Five-star safety rating for many used cars, without breaking the bank

Used cars can offer great value, particularly for those on low budgets who can’t afford showroom expenses. But not all used cars are principally safe – in fact, a driver in the worst rated vehicle in this year’s Used Car Safety Ratings is ten times more likely to be killed or seriously injured than a driver in a vehicle in the safest category.

The good news is that there is at least one excellent safety performer awarded the full five-star rating in every vehicle category in this year’s Ratings, making it even easier for motorists to pick the safest car for their budget.

Each year, an alliance made up of governments, motoring clubs including RACV, and safety groups including TAC and VicRoads, gathers used car safety ratings, based on statistics collected from car crashes in Australia and New Zealand.

Records from over 7.5 million vehicles involved in police-reported road crashes in Australia and New Zealand between 1987 and 2015 are analysed by Monash University’s Accident Research Centre, and given a 1 to 5 star safety rating.

“With most new cars of the past decade fitted with advanced safety features, we are now finally seeing more vehicles in the used car segment with crash avoidance systems” said RACV Manager Vehicle Engineering, Michael Case.

A showcase feature of the Used Car Safety Ratings is the Safer Pick feature, which indicates the safest vehicle in their respective classes.
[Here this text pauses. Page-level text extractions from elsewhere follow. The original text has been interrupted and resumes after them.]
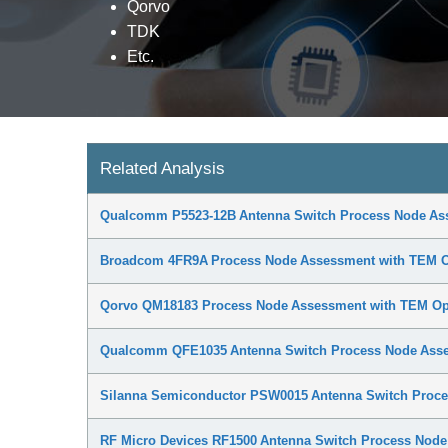
Qorvo
TDK
Etc.
Related Analysis
Qualcomm P5523-12B Antenna Switch Process Node As
Broadcom 4FR9A Process Node Assessment with TEM O
Qorvo QM18183 Process Node Assessment with TEM Op
Qualcomm QFE1035 Antenna Switch Process Node Asse
Silanna Semiconductor PSW0015 Antenna Switch Proce
RF Micro Devices RF1500 Antenna Switch Process Nod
The vast majority of “Safer Pick” cars were manufactured from 2001 onwards, showing the benefits of newer vehicles in terms of safety equipment available.

“It is great to see that a few Safer Pick vehicles are available second-hand for under $10,000. This is a great outcome for young drivers, who are often on a budget and in many cases, tend to drive cars with less safety features – despite the fact that younger drivers are much more likely to be involved in a crash,” Mr Case said.

The data analysis which takes place for the Used Car Safety Rating is rigorous, and a vehicle will not receive a rating until it has been involved in at least 100 crashes and at least 20 driver injuries.

“Picking the safest vehicle possible should be every driver’s first consideration, and our Used Car Safety Ratings gives buyers the information they need to make this decision,” Mr Case said.